The group intervention ran for 6 months, with 18 sessions covering the following themes:

1. • session 1, introduction to the CBT approach to psychosis;

2. • session 2, what is CBT?

3. • session 3, identification of patient problems (delusional beliefs and voices were the main focus);

4. • session 4, formulating problems in terms of thoughts, feelings and behaviours;

5. • session 5, negative thinking patterns and thought monitoring;

6. • sessions 6, 7 and 8, thought challenging;

7. • sessions 9, 10 and 11, behavioural strategies: experiments and action plans;

8. • sessions 12 and 13, stress, arousal and medication;

9. • sessions 14 and 15, staying-well plans;

10. • session 16, emergency staying-well plans;

11. • sessions 17 and 18, follow-up and revision.
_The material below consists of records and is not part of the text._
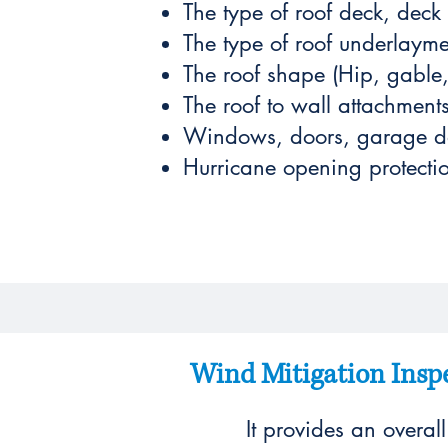
The type of roof deck, deck
The type of roof underlayme
The roof shape (Hip, gable, 
The roof to wall attachment
Windows, doors, garage doo
Hurricane opening protectio
Wind Mitigation Inspe
It provides an overal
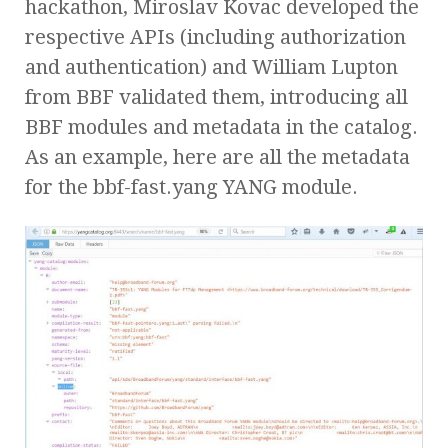
hackathon, Miroslav Kovac developed the
respective APIs (including authorization
and authentication) and William Lupton
from BBF validated them, introducing all
BBF modules and metadata in the catalog.
As an example, here are all the metadata
for the bbf-fast.yang YANG module.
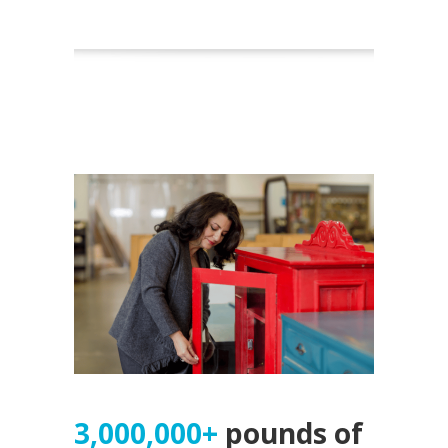
3,000,000+
pounds of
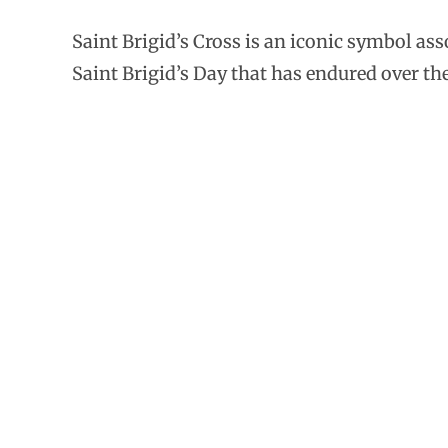
Saint Brigid’s Cross is an iconic symbol as
Saint Brigid’s Day that has endured over the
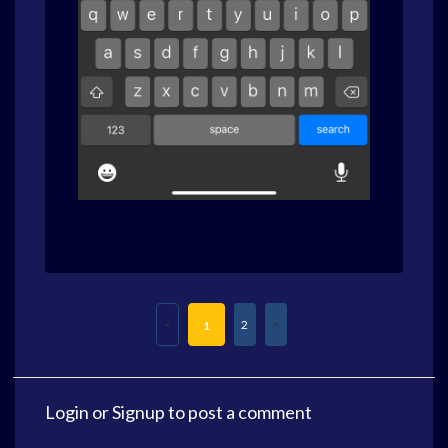
2
1
Login
or
Signup
to post a comment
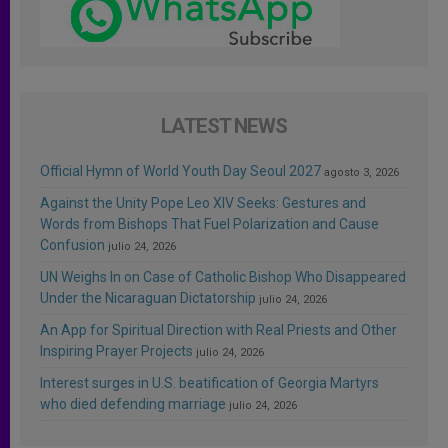
LATEST NEWS
Official Hymn of World Youth Day Seoul 2027
agosto 3, 2026
Against the Unity Pope Leo XIV Seeks: Gestures and
Words from Bishops That Fuel Polarization and Cause
Confusion
julio 24, 2026
UN Weighs In on Case of Catholic Bishop Who Disappeared
Under the Nicaraguan Dictatorship
julio 24, 2026
An App for Spiritual Direction with Real Priests and Other
Inspiring Prayer Projects
julio 24, 2026
Interest surges in U.S. beatification of Georgia Martyrs
who died defending marriage
julio 24, 2026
Sessions lasted 2 hours including breaks, and followed a detailed plan and timetable contained in the therapy manual (a copy of which can be obtained from the first author). The session plan included setting the day's agenda, introducing the main topic, reviewing homework, applying the topic to individuals’ own experiences, problem formulations in small groups, discussion and comparison of group members’ experiences, setting homework and eliciting feedback on the session.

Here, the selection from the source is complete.